Bij deze beoordeling wordt volgens het Sociaal Plan in ieder geval gebruik gemaakt van motivatie en cv van de werkneemster en een online assessment en een selectiegesprek. De beoordeling hiervan moet op een voldoende objectieve wijze plaatsvinden.
Passende functie?
Vaststaat dat de werkneemster op 17 november 2021 heeft gesolliciteerd naar de functie programmaondersteuner. Zij stelt dat deze functie beschouwd kan worden als een passende functie gelet op de gevraagde opleidingseisen, ervaring en capaciteiten.
De werkgever voert aan dat voor deze functie een mbo-opleiding is vereist en de werkneemster daarover niet beschikt en een dergelijke opleiding evenmin binnen twaalf maanden voor bij- of omscholing van de CAO NU kan worden behaald.
Daarnaast ligt de nadruk bij de functie van programmaondersteuner meer op taken op financieel en administratief gebied en de werkneemster beschikt ook niet over kennis en kunde op financieel gebied. Verder is de functie ook niet passend gelet op de uitslag van de sollicitatieprocedure. Vooraf is vastgesteld wanneer een kandidaat voldoende geschikt zou worden bevonden, namelijk als deze voor het assessment een 6 of hoger scoort. De werkneemster kwam niet hoger dan een 5.2.
Volgens de werkgever staat hiermee voldoende vast dat zij niet geschikt is voor de betreffende functie. Tot slot is uit de selectieprocedure naar voren gekomen dat op competenties en intelligentie de werkneemster onder de norm heeft gescoord en dat mevrouw zich ook niet meer zal gaan ontwikkelen.
Waarom niet passend?
De kantonrechter volgt de werkgever niet in het verweer dat deze functie niet als passend kan worden gekwalificeerd. De gestelde MBO-diploma-eis voor de functie is een formalistische insteek van de werkgever en ook kortzichtig. De werkneemster heeft volgens haar functioneringsverslagen altijd naar tevredenheid gewerkt op MBO-niveau en dit al ruim 42 jaar bij de werkgever. Die werkervaring zou meer moeten betekenen dan de enkele diploma-eis.
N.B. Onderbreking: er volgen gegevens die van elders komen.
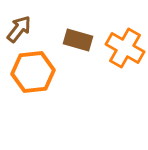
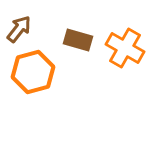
orange hexagon: rotated 9 degrees counterclockwise
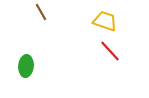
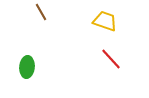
red line: moved 1 px right, 8 px down
green ellipse: moved 1 px right, 1 px down
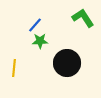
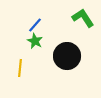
green star: moved 5 px left; rotated 28 degrees clockwise
black circle: moved 7 px up
yellow line: moved 6 px right
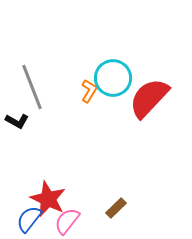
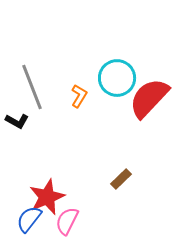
cyan circle: moved 4 px right
orange L-shape: moved 10 px left, 5 px down
red star: moved 1 px left, 2 px up; rotated 24 degrees clockwise
brown rectangle: moved 5 px right, 29 px up
pink semicircle: rotated 12 degrees counterclockwise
Wat de uitslag van het assessment betreft begrijpt de kantonrechter dat er een norm is gehanteerd om een objectieve vergelijking te kunnen maken met andere kandidaten. Deze objectivering is alleszins te rechtvaardigen indien er beperkte plekken beschikbaar zijn, waarbij de ‘meest geschikte’ kandidaat de voorrang zou verdienen.
De werkneemster heeft echter onweersproken gesteld dat na de sollicitatieprocedure drie van de vijf vacatures voor programmaondersteuner niet zijn ingevuld. In een dergelijk geval is er reden te meer voor de werkgever ook te kijken naar de keerzijde van een assessment. Het is immers altijd een momentopname en daar staat tegenover in dit geval 42 jaar daadwerkelijk functioneren van de werkneemster op de werkvloer.
Niet voldoende weersproken zijn de goede functioneringsverslagen van de werkneemster. Uit de brieven kan worden opgemaakt dat de werkneemster ondanks veranderingen om zich heen, een onvermoeibare inzet toont, zich nieuwe werkzaamheden snel eigen kan maken, hoge kwaliteit levert, zich uitstekend kan ontwikkelen, proactief is en steeds meer doet dan verwacht.
Bovendien staat vast dat zij gedurende haar dienstverband verschillende functies heeft bekleed, al dan niet na eerdere reorganisaties binnen de organisatie van de werkgever. Het verweer van de werkgever op zitting dat de goede beoordelingen van de werkneemster in een ander licht moeten worden bezien, omdat het niet in de cultuur van de werkgever zou zitten om kritisch naar haar werknemers te zijn, wordt als onvoldoende onderbouwd gepasseerd. Daar komt nog bij dat als dat al de cultuur zou zijn binnen de organisatie, dat dit een omstandigheid is die voor rekening en risico van de werkgever moet komen.
Onvoldoende onderbouwing
De werkgever heeft, ondanks de verklaringen van twee werknemers, onvoldoende onderbouwd dat de functie programmaondersteuner niet passend is voor de werkneemster en dat de werkneemster daarvoor ook niet op (korte) termijn met bij-of omscholing geschikt gemaakt kan worden. Uit die verklaringen blijkt onvoldoende dat er rekening is gehouden met de 42 jaar werkervaring van de werkneemster.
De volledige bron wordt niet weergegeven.